1.2.1 FTBFS on mips (tests failures)

onlyjob opened this issue · 5 comments

Thanks for reporting this! My guess is that this is a test flake (or similar) since there's barely any code changes between 1.2.0 and 1.2.1 (just a one-line bugfix), but it's hard to say for sure. Unfortunately I'm not really sure how to test this without access to a mips machine (looks like maybe QEMU could work?).

Is it possible to rerun the build on mips* to check if it's failing consistently or just flaky?

I don't have access to any mips hardware... I think tests fail consistently as all mips architectures are affected (not just one or any two)...

1.2.2 is even worse, it fails on armel and armhf as well: https://buildd.debian.org/status/package.php?p=dumb-init&suite=sid

That's really odd... I was almost certain 1.2.2 would improve things since it includes #174 which was causing some test flakiness for us, especially in some environments like Travis.

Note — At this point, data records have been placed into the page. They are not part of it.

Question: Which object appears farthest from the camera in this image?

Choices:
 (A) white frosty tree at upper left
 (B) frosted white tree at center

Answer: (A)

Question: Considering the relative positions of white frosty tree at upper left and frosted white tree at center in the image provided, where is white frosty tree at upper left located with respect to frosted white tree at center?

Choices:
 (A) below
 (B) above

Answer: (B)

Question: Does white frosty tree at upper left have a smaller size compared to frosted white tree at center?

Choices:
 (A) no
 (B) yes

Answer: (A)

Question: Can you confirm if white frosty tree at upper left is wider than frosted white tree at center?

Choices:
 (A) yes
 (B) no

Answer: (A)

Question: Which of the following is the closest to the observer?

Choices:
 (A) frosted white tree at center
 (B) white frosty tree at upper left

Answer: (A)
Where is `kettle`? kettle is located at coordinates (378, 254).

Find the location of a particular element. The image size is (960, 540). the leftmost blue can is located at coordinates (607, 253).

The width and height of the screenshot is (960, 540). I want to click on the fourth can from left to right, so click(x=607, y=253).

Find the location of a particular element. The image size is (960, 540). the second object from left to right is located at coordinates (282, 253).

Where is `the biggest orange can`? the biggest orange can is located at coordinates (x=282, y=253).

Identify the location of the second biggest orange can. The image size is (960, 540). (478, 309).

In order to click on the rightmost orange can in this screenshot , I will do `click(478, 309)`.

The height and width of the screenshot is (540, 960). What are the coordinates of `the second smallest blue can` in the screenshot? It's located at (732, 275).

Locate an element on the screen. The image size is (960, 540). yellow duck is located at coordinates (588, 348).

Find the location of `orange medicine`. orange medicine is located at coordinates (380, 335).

Linking in a specific build log: https://buildd.debian.org/status/fetch.php?pkg=dumb-init&arch=armel&ver=1.2.2-1&stamp=1548572571&raw=0 (not sure if these logs are kept forever, so I've also backed it up here).

The captured stderr for the failed test is kind of interesting:


[dumb-init] Running in debug mode.
[dumb-init] Unable to detach from controlling tty (errno=25 Inappropriate ioctl for device).
[dumb-init] Child spawned with PID 9146.
[dumb-init] Unable to attach to controlling tty (errno=25 Inappropriate ioctl for device).
[dumb-init] setsid complete.
[dumb-init] Received signal 17.
[dumb-init] A child with PID 9146 exited with exit status 0.
[dumb-init] Forwarded signal 15 to children.
[dumb-init] Child exited with status 0. Goodbye.

Both of the tracebacks look like this:

        # read a line from print_signals, figure out its pid
        line = proc.stdout.readline()
        match = re.match(b'ready \(pid: ([0-9]+)\)\n', line)
>       assert match, line
E       AssertionError: 
E       assert None

Weird that there's an empty line that gets read, I wonder where that comes from...

Ultimately I don't know how we're going to try to fix this without being able to reproduce it locally, there's just not enough information in the log. Maybe I can try to rig something up with QEMU so that we can test on these architectures.

It looks like dumb-init is building everywhere now:
https://buildd.debian.org/status/package.php?p=dumb-init&suite=unstable

I suspect this patch helped: https://sources.debian.org/src/dumb-init/1.2.2-1.1/debian/patches/increase-test-sleep-time.patch/

(We also applied that here in 0708f27 so that patch can be dropped on the Debian side after the next release.)

Closing this out as I think this is fixed, let me know if I'm misunderstanding!